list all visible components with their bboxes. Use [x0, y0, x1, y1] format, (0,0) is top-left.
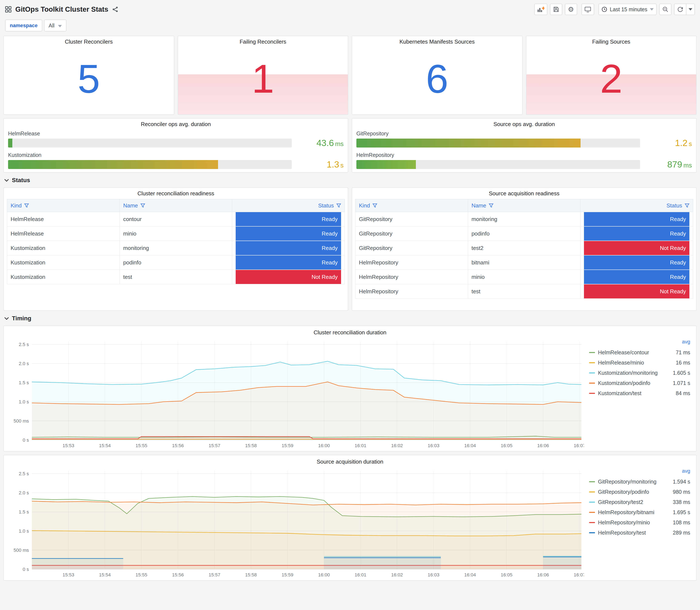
table-row: HelmRepositorytestNot Ready [355, 284, 693, 299]
cell-kind: HelmRepository [355, 270, 468, 284]
filter-icon[interactable] [685, 204, 689, 208]
legend-item[interactable]: Kustomization/monitoring1.605 s [589, 368, 690, 378]
filter-icon[interactable] [489, 204, 493, 208]
filter-icon[interactable] [24, 204, 29, 208]
panel-title[interactable]: Source acquisition readiness [355, 188, 693, 199]
series-name: GitRepository/podinfo [598, 489, 649, 495]
series-name: HelmRepository/bitnami [598, 509, 654, 515]
panel-title[interactable]: Failing Sources [526, 36, 696, 47]
legend-item[interactable]: HelmRepository/minio108 ms [589, 517, 690, 528]
series-avg-value: 16 ms [672, 359, 690, 366]
status-badge: Not Ready [584, 241, 689, 255]
svg-text:0 s: 0 s [23, 437, 29, 443]
dashboard-settings-button[interactable]: ⚙ [565, 4, 577, 15]
gauge-fill [356, 139, 581, 147]
cell-kind: GitRepository [355, 212, 468, 226]
column-header-name[interactable]: Name [120, 199, 232, 212]
chevron-down-icon [4, 179, 9, 182]
table-panels-row: Cluster reconciliation readinessKindName… [3, 188, 697, 311]
table-row: KustomizationmonitoringReady [7, 241, 345, 255]
status-badge: Ready [584, 256, 689, 270]
legend-item[interactable]: GitRepository/test2338 ms [589, 497, 690, 507]
status-badge: Not Ready [236, 270, 341, 284]
panel-title[interactable]: Failing Reconcilers [178, 36, 348, 47]
series-avg-value: 1.594 s [669, 479, 690, 485]
refresh-button[interactable] [674, 4, 686, 15]
gauge-label: GitRepository [356, 130, 692, 137]
series-color-marker [589, 393, 595, 394]
chart-canvas[interactable]: 15:5315:5415:5515:5615:5715:5815:5916:00… [6, 338, 584, 449]
section-header-timing[interactable]: Timing [4, 315, 696, 322]
legend-item[interactable]: Kustomization/test84 ms [589, 388, 690, 398]
filter-icon[interactable] [337, 204, 341, 208]
legend-item[interactable]: GitRepository/podinfo980 ms [589, 487, 690, 497]
svg-text:16:00: 16:00 [318, 572, 330, 577]
variable-value-dropdown[interactable]: All [44, 19, 66, 31]
panel-title[interactable]: Cluster Reconcilers [4, 36, 174, 47]
legend-item[interactable]: HelmRelease/contour71 ms [589, 347, 690, 357]
panel-title[interactable]: Source ops avg. duration [352, 118, 696, 130]
gauge-line: 43.6ms [8, 138, 344, 148]
save-dashboard-button[interactable] [550, 4, 562, 15]
table-row: GitRepositorymonitoringReady [355, 212, 693, 226]
series-name: Kustomization/monitoring [598, 370, 658, 376]
legend-avg-header[interactable]: avg [589, 339, 690, 347]
column-header-status[interactable]: Status [580, 199, 693, 212]
filter-icon[interactable] [141, 204, 145, 208]
chart-body: 15:5315:5415:5515:5615:5715:5815:5916:00… [6, 467, 694, 579]
table-header: KindNameStatus [355, 199, 693, 212]
legend-item[interactable]: GitRepository/monitoring1.594 s [589, 477, 690, 487]
panel-title[interactable]: Reconciler ops avg. duration [4, 118, 348, 130]
chart-canvas[interactable]: 15:5315:5415:5515:5615:5715:5815:5916:00… [6, 467, 584, 579]
svg-text:15:57: 15:57 [209, 572, 221, 577]
series-name: HelmRepository/minio [598, 519, 650, 526]
gauge-panel: Source ops avg. durationGitRepository1.2… [352, 118, 697, 173]
table-row: GitRepositorytest2Not Ready [355, 241, 693, 255]
panel-title[interactable]: Cluster reconciliation duration [6, 327, 694, 338]
gauge-label: Kustomization [8, 152, 344, 158]
add-panel-button[interactable] [534, 4, 548, 15]
cell-name: podinfo [120, 255, 232, 270]
svg-text:1.5 s: 1.5 s [19, 380, 29, 385]
table-row: GitRepositorypodinfoReady [355, 226, 693, 241]
column-header-status[interactable]: Status [232, 199, 345, 212]
legend-avg-header[interactable]: avg [589, 468, 690, 477]
time-range-picker[interactable]: Last 15 minutes [599, 4, 657, 15]
legend-item[interactable]: HelmRepository/bitnami1.695 s [589, 507, 690, 517]
legend-item[interactable]: HelmRelease/minio16 ms [589, 357, 690, 368]
chart-plot: 15:5315:5415:5515:5615:5715:5815:5916:00… [6, 338, 584, 449]
cell-kind: HelmRelease [7, 226, 120, 241]
panel-title[interactable]: Source acquisition duration [6, 456, 694, 467]
series-name: HelmRepository/test [598, 530, 646, 536]
refresh-interval-dropdown[interactable] [686, 4, 695, 15]
section-label: Status [12, 177, 30, 183]
cycle-view-button[interactable] [582, 4, 594, 15]
column-header-kind[interactable]: Kind [7, 199, 120, 212]
panel-title[interactable]: Kubernetes Manifests Sources [352, 36, 522, 47]
column-header-kind[interactable]: Kind [355, 199, 468, 212]
gauge-line: 879ms [356, 159, 692, 170]
stat-panel: Cluster Reconcilers5 [3, 36, 174, 115]
legend-item[interactable]: HelmRepository/test289 ms [589, 528, 690, 538]
cell-status: Not Ready [232, 270, 345, 284]
share-icon[interactable] [112, 6, 118, 12]
chart-body: 15:5315:5415:5515:5615:5715:5815:5916:00… [6, 338, 694, 449]
cell-kind: Kustomization [7, 270, 120, 284]
series-color-marker [589, 383, 595, 384]
legend-item[interactable]: Kustomization/podinfo1.071 s [589, 378, 690, 388]
gauge-value: 43.6ms [296, 138, 344, 148]
variable-selected-value: All [49, 22, 54, 29]
series-avg-value: 108 ms [669, 519, 690, 526]
cell-name: monitoring [120, 241, 232, 255]
bar-gauge: Kustomization1.3s [8, 152, 344, 170]
status-badge: Not Ready [584, 284, 689, 299]
cell-status: Ready [580, 270, 693, 284]
section-header-status[interactable]: Status [4, 177, 696, 183]
panel-title[interactable]: Cluster reconciliation readiness [7, 188, 345, 199]
table-row: KustomizationpodinfoReady [7, 255, 345, 270]
table-row: HelmRepositoryminioReady [355, 270, 693, 284]
filter-icon[interactable] [373, 204, 377, 208]
column-header-name[interactable]: Name [468, 199, 581, 212]
zoom-out-time-button[interactable] [659, 4, 671, 15]
series-color-marker [589, 362, 595, 363]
※
- _Task to carry out_:
Please print all the data above word for word. Pictures should not appear in the copy.

- _Answer section_:
list all visible components with their bboxes. Use [x0, y0, x1, y1] format, (0,0) is top-left.
table-row: HelmRepositorytestNot Ready [355, 284, 693, 299]
cell-kind: HelmRepository [355, 270, 468, 284]
filter-icon[interactable] [685, 204, 689, 208]
legend-item[interactable]: Kustomization/monitoring1.605 s [589, 368, 690, 378]
filter-icon[interactable] [489, 204, 493, 208]
filter-icon[interactable] [24, 204, 29, 208]
panel-title[interactable]: Source acquisition readiness [355, 188, 693, 199]
series-name: GitRepository/podinfo [598, 489, 649, 495]
series-name: HelmRepository/bitnami [598, 509, 654, 515]
panel-title[interactable]: Failing Sources [526, 36, 696, 47]
legend-item[interactable]: HelmRepository/minio108 ms [589, 517, 690, 528]
series-avg-value: 16 ms [672, 359, 690, 366]
status-badge: Not Ready [584, 241, 689, 255]
svg-text:0 s: 0 s [23, 437, 29, 443]
dashboard-settings-button[interactable]: ⚙ [565, 4, 577, 15]
gauge-fill [356, 139, 581, 147]
cell-kind: GitRepository [355, 212, 468, 226]
column-header-name[interactable]: Name [120, 199, 232, 212]
chevron-down-icon [4, 179, 9, 182]
table-panels-row: Cluster reconciliation readinessKindName… [3, 188, 697, 311]
table-row: KustomizationmonitoringReady [7, 241, 345, 255]
status-badge: Ready [584, 256, 689, 270]
legend-item[interactable]: GitRepository/test2338 ms [589, 497, 690, 507]
status-badge: Not Ready [236, 270, 341, 284]
panel-title[interactable]: Failing Reconcilers [178, 36, 348, 47]
series-avg-value: 1.594 s [669, 479, 690, 485]
refresh-button[interactable] [674, 4, 686, 15]
gauge-label: GitRepository [356, 130, 692, 137]
series-color-marker [589, 393, 595, 394]
chart-canvas[interactable]: 15:5315:5415:5515:5615:5715:5815:5916:00… [6, 338, 584, 449]
section-header-timing[interactable]: Timing [4, 315, 696, 322]
legend-item[interactable]: Kustomization/test84 ms [589, 388, 690, 398]
filter-icon[interactable] [337, 204, 341, 208]
legend-item[interactable]: GitRepository/podinfo980 ms [589, 487, 690, 497]
svg-text:16:00: 16:00 [318, 572, 330, 577]
variable-value-dropdown[interactable]: All [44, 19, 66, 31]
panel-title[interactable]: Cluster Reconcilers [4, 36, 174, 47]
legend-item[interactable]: HelmRelease/contour71 ms [589, 347, 690, 357]
panel-title[interactable]: Source ops avg. duration [352, 118, 696, 130]
gauge-line: 43.6ms [8, 138, 344, 148]
save-dashboard-button[interactable] [550, 4, 562, 15]
table-row: GitRepositorymonitoringReady [355, 212, 693, 226]
series-name: Kustomization/monitoring [598, 370, 658, 376]
legend-avg-header[interactable]: avg [589, 339, 690, 347]
column-header-status[interactable]: Status [580, 199, 693, 212]
filter-icon[interactable] [141, 204, 145, 208]
chart-body: 15:5315:5415:5515:5615:5715:5815:5916:00… [6, 467, 694, 579]
table-header: KindNameStatus [355, 199, 693, 212]
legend-item[interactable]: GitRepository/monitoring1.594 s [589, 477, 690, 487]
panel-title[interactable]: Reconciler ops avg. duration [4, 118, 348, 130]
chart-canvas[interactable]: 15:5315:5415:5515:5615:5715:5815:5916:00… [6, 467, 584, 579]
svg-text:15:57: 15:57 [209, 572, 221, 577]
series-name: HelmRepository/minio [598, 519, 650, 526]
gauge-panel: Source ops avg. durationGitRepository1.2… [352, 118, 697, 173]
table-row: GitRepositorytest2Not Ready [355, 241, 693, 255]
panel-title[interactable]: Cluster reconciliation duration [6, 327, 694, 338]
gauge-label: Kustomization [8, 152, 344, 158]
add-panel-button[interactable] [534, 4, 548, 15]
cell-name: podinfo [120, 255, 232, 270]
svg-text:1.5 s: 1.5 s [19, 380, 29, 385]
table-row: GitRepositorypodinfoReady [355, 226, 693, 241]
column-header-status[interactable]: Status [232, 199, 345, 212]
legend-avg-header[interactable]: avg [589, 468, 690, 477]
time-range-picker[interactable]: Last 15 minutes [599, 4, 657, 15]
legend-item[interactable]: HelmRepository/bitnami1.695 s [589, 507, 690, 517]
legend-item[interactable]: HelmRelease/minio16 ms [589, 357, 690, 368]
chart-plot: 15:5315:5415:5515:5615:5715:5815:5916:00… [6, 338, 584, 449]
cell-kind: HelmRelease [7, 226, 120, 241]
panel-title[interactable]: Source acquisition duration [6, 456, 694, 467]
series-name: HelmRepository/test [598, 530, 646, 536]
refresh-interval-dropdown[interactable] [686, 4, 695, 15]
section-label: Status [12, 177, 30, 183]
cycle-view-button[interactable] [582, 4, 594, 15]
column-header-kind[interactable]: Kind [7, 199, 120, 212]
panel-title[interactable]: Kubernetes Manifests Sources [352, 36, 522, 47]
column-header-kind[interactable]: Kind [355, 199, 468, 212]
gauge-line: 879ms [356, 159, 692, 170]
stat-panel: Cluster Reconcilers5 [3, 36, 174, 115]
legend-item[interactable]: HelmRepository/test289 ms [589, 528, 690, 538]
cell-status: Not Ready [232, 270, 345, 284]
share-icon[interactable] [112, 6, 118, 12]
chart-body: 15:5315:5415:5515:5615:5715:5815:5916:00… [6, 338, 694, 449]
cell-kind: Kustomization [7, 270, 120, 284]
series-color-marker [589, 383, 595, 384]
legend-item[interactable]: Kustomization/podinfo1.071 s [589, 378, 690, 388]
gauge-value: 43.6ms [296, 138, 344, 148]
variable-selected-value: All [49, 22, 54, 29]
series-avg-value: 108 ms [669, 519, 690, 526]
cell-name: monitoring [120, 241, 232, 255]
bar-gauge: Kustomization1.3s [8, 152, 344, 170]
status-badge: Not Ready [584, 284, 689, 299]
cell-status: Ready [580, 270, 693, 284]
section-header-status[interactable]: Status [4, 177, 696, 183]
panel-title[interactable]: Cluster reconciliation readiness [7, 188, 345, 199]
table-row: KustomizationpodinfoReady [7, 255, 345, 270]
table-row: HelmRepositoryminioReady [355, 270, 693, 284]
filter-icon[interactable] [373, 204, 377, 208]
column-header-name[interactable]: Name [468, 199, 581, 212]
zoom-out-time-button[interactable] [659, 4, 671, 15]
series-color-marker [589, 362, 595, 363]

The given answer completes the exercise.